**RECORDS FOR PROCESSING**
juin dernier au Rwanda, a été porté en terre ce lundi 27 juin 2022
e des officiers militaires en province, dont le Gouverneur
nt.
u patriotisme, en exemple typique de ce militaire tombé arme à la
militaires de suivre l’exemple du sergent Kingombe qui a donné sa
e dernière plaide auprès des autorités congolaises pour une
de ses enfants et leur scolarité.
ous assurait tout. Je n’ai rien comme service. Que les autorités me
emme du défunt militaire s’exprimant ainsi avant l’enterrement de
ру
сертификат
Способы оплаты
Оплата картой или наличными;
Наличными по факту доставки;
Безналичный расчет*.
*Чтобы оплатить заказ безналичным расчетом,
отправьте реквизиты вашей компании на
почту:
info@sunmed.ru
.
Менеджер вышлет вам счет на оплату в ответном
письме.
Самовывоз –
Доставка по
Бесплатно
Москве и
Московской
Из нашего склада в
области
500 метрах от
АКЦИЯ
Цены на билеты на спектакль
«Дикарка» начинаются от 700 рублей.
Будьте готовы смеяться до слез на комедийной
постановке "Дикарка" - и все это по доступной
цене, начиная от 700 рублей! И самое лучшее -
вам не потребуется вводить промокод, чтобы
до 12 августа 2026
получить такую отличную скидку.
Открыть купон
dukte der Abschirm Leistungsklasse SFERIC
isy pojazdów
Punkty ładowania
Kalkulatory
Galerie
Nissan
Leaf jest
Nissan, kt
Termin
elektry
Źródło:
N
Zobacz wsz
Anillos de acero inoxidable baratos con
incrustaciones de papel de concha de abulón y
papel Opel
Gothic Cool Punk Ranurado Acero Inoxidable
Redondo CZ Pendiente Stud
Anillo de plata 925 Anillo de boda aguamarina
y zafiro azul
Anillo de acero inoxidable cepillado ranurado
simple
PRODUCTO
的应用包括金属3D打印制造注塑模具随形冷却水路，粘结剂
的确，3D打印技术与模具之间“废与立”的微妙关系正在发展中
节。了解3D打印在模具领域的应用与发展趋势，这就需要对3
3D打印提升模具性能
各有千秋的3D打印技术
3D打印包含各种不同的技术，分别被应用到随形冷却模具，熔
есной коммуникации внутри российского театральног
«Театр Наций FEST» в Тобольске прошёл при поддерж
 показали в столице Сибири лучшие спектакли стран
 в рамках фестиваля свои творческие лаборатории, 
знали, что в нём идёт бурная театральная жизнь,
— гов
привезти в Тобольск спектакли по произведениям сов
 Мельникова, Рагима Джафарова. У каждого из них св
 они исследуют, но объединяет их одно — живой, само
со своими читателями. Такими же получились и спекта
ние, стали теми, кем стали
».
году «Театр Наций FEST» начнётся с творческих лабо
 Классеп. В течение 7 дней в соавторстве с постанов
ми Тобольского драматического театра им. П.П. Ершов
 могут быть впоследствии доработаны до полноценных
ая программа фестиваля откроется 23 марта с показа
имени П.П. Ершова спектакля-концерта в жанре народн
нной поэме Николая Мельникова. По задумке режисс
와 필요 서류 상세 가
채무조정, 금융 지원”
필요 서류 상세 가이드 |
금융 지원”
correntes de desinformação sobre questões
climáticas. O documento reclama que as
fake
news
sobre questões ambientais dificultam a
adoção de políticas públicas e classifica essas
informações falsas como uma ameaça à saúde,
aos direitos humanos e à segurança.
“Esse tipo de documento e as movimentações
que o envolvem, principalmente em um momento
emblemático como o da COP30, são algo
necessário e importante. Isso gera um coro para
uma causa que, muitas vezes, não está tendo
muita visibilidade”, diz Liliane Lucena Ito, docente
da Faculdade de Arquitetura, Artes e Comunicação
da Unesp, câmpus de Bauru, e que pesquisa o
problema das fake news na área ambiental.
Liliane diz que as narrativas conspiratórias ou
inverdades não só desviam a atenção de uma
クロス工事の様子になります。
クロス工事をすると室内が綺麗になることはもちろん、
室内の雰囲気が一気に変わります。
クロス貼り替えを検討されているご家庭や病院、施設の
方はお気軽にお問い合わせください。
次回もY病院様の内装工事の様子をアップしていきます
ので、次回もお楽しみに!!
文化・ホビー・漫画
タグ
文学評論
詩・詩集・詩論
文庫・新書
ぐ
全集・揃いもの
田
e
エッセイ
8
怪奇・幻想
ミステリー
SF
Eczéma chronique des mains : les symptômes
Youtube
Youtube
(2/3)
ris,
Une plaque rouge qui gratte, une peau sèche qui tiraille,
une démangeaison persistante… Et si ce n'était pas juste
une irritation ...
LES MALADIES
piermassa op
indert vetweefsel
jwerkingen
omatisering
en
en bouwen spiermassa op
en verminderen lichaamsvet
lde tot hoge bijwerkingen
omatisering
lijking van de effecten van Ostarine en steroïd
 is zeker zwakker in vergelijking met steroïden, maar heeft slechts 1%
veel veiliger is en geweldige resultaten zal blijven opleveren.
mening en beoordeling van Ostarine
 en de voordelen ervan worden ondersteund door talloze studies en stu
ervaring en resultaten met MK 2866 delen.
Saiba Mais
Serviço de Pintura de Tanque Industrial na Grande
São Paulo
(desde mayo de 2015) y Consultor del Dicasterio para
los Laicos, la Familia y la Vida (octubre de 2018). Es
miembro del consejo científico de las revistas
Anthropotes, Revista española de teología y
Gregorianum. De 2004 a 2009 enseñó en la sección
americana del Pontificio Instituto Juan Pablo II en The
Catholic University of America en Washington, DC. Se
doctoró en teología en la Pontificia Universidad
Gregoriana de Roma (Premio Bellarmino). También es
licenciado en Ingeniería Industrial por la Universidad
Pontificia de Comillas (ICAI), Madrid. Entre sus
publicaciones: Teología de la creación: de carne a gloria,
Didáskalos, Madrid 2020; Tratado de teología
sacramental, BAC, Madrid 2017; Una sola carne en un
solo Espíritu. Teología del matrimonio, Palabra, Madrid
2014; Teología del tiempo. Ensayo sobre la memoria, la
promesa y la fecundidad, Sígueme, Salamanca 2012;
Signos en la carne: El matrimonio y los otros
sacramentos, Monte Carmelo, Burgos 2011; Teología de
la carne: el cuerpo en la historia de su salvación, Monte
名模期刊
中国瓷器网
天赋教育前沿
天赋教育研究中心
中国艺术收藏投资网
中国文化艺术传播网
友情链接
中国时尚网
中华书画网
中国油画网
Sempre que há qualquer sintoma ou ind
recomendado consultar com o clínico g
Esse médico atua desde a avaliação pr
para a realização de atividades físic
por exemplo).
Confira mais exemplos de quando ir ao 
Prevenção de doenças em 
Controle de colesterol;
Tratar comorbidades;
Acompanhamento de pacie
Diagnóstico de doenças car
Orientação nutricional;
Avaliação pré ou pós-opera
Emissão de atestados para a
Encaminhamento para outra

**REQUIRED WORK**
Restate all of the lines in the material exactly as they are.

**WRITTEN ANSWER**
juin dernier au Rwanda, a été porté en terre ce lundi 27 juin 2022
e des officiers militaires en province, dont le Gouverneur
nt.
u patriotisme, en exemple typique de ce militaire tombé arme à la
militaires de suivre l’exemple du sergent Kingombe qui a donné sa
e dernière plaide auprès des autorités congolaises pour une
de ses enfants et leur scolarité.
ous assurait tout. Je n’ai rien comme service. Que les autorités me
emme du défunt militaire s’exprimant ainsi avant l’enterrement de
ру
сертификат
Способы оплаты
Оплата картой или наличными;
Наличными по факту доставки;
Безналичный расчет*.
*Чтобы оплатить заказ безналичным расчетом,
отправьте реквизиты вашей компании на
почту:
info@sunmed.ru
.
Менеджер вышлет вам счет на оплату в ответном
письме.
Самовывоз –
Доставка по
Бесплатно
Москве и
Московской
Из нашего склада в
области
500 метрах от
АКЦИЯ
Цены на билеты на спектакль
«Дикарка» начинаются от 700 рублей.
Будьте готовы смеяться до слез на комедийной
постановке "Дикарка" - и все это по доступной
цене, начиная от 700 рублей! И самое лучшее -
вам не потребуется вводить промокод, чтобы
до 12 августа 2026
получить такую отличную скидку.
Открыть купон
dukte der Abschirm Leistungsklasse SFERIC
isy pojazdów
Punkty ładowania
Kalkulatory
Galerie
Nissan
Leaf jest
Nissan, kt
Termin
elektry
Źródło:
N
Zobacz wsz
Anillos de acero inoxidable baratos con
incrustaciones de papel de concha de abulón y
papel Opel
Gothic Cool Punk Ranurado Acero Inoxidable
Redondo CZ Pendiente Stud
Anillo de plata 925 Anillo de boda aguamarina
y zafiro azul
Anillo de acero inoxidable cepillado ranurado
simple
PRODUCTO
的应用包括金属3D打印制造注塑模具随形冷却水路，粘结剂
的确，3D打印技术与模具之间“废与立”的微妙关系正在发展中
节。了解3D打印在模具领域的应用与发展趋势，这就需要对3
3D打印提升模具性能
各有千秋的3D打印技术
3D打印包含各种不同的技术，分别被应用到随形冷却模具，熔
есной коммуникации внутри российского театральног
«Театр Наций FEST» в Тобольске прошёл при поддерж
 показали в столице Сибири лучшие спектакли стран
 в рамках фестиваля свои творческие лаборатории, 
знали, что в нём идёт бурная театральная жизнь,
— гов
привезти в Тобольск спектакли по произведениям сов
 Мельникова, Рагима Джафарова. У каждого из них св
 они исследуют, но объединяет их одно — живой, само
со своими читателями. Такими же получились и спекта
ние, стали теми, кем стали
».
году «Театр Наций FEST» начнётся с творческих лабо
 Классеп. В течение 7 дней в соавторстве с постанов
ми Тобольского драматического театра им. П.П. Ершов
 могут быть впоследствии доработаны до полноценных
ая программа фестиваля откроется 23 марта с показа
имени П.П. Ершова спектакля-концерта в жанре народн
нной поэме Николая Мельникова. По задумке режисс
와 필요 서류 상세 가
채무조정, 금융 지원”
필요 서류 상세 가이드 |
금융 지원”
correntes de desinformação sobre questões
climáticas. O documento reclama que as
fake
news
sobre questões ambientais dificultam a
adoção de políticas públicas e classifica essas
informações falsas como uma ameaça à saúde,
aos direitos humanos e à segurança.
“Esse tipo de documento e as movimentações
que o envolvem, principalmente em um momento
emblemático como o da COP30, são algo
necessário e importante. Isso gera um coro para
uma causa que, muitas vezes, não está tendo
muita visibilidade”, diz Liliane Lucena Ito, docente
da Faculdade de Arquitetura, Artes e Comunicação
da Unesp, câmpus de Bauru, e que pesquisa o
problema das fake news na área ambiental.
Liliane diz que as narrativas conspiratórias ou
inverdades não só desviam a atenção de uma
クロス工事の様子になります。
クロス工事をすると室内が綺麗になることはもちろん、
室内の雰囲気が一気に変わります。
クロス貼り替えを検討されているご家庭や病院、施設の
方はお気軽にお問い合わせください。
次回もY病院様の内装工事の様子をアップしていきます
ので、次回もお楽しみに!!
文化・ホビー・漫画
タグ
文学評論
詩・詩集・詩論
文庫・新書
ぐ
全集・揃いもの
田
e
エッセイ
8
怪奇・幻想
ミステリー
SF
Eczéma chronique des mains : les symptômes
Youtube
Youtube
(2/3)
ris,
Une plaque rouge qui gratte, une peau sèche qui tiraille,
une démangeaison persistante… Et si ce n'était pas juste
une irritation ...
LES MALADIES
piermassa op
indert vetweefsel
jwerkingen
omatisering
en
en bouwen spiermassa op
en verminderen lichaamsvet
lde tot hoge bijwerkingen
omatisering
lijking van de effecten van Ostarine en steroïd
 is zeker zwakker in vergelijking met steroïden, maar heeft slechts 1%
veel veiliger is en geweldige resultaten zal blijven opleveren.
mening en beoordeling van Ostarine
 en de voordelen ervan worden ondersteund door talloze studies en stu
ervaring en resultaten met MK 2866 delen.
Saiba Mais
Serviço de Pintura de Tanque Industrial na Grande
São Paulo
(desde mayo de 2015) y Consultor del Dicasterio para
los Laicos, la Familia y la Vida (octubre de 2018). Es
miembro del consejo científico de las revistas
Anthropotes, Revista española de teología y
Gregorianum. De 2004 a 2009 enseñó en la sección
americana del Pontificio Instituto Juan Pablo II en The
Catholic University of America en Washington, DC. Se
doctoró en teología en la Pontificia Universidad
Gregoriana de Roma (Premio Bellarmino). También es
licenciado en Ingeniería Industrial por la Universidad
Pontificia de Comillas (ICAI), Madrid. Entre sus
publicaciones: Teología de la creación: de carne a gloria,
Didáskalos, Madrid 2020; Tratado de teología
sacramental, BAC, Madrid 2017; Una sola carne en un
solo Espíritu. Teología del matrimonio, Palabra, Madrid
2014; Teología del tiempo. Ensayo sobre la memoria, la
promesa y la fecundidad, Sígueme, Salamanca 2012;
Signos en la carne: El matrimonio y los otros
sacramentos, Monte Carmelo, Burgos 2011; Teología de
la carne: el cuerpo en la historia de su salvación, Monte
名模期刊
中国瓷器网
天赋教育前沿
天赋教育研究中心
中国艺术收藏投资网
中国文化艺术传播网
友情链接
中国时尚网
中华书画网
中国油画网
Sempre que há qualquer sintoma ou ind
recomendado consultar com o clínico g
Esse médico atua desde a avaliação pr
para a realização de atividades físic
por exemplo).
Confira mais exemplos de quando ir ao 
Prevenção de doenças em 
Controle de colesterol;
Tratar comorbidades;
Acompanhamento de pacie
Diagnóstico de doenças car
Orientação nutricional;
Avaliação pré ou pós-opera
Emissão de atestados para a
Encaminhamento para outra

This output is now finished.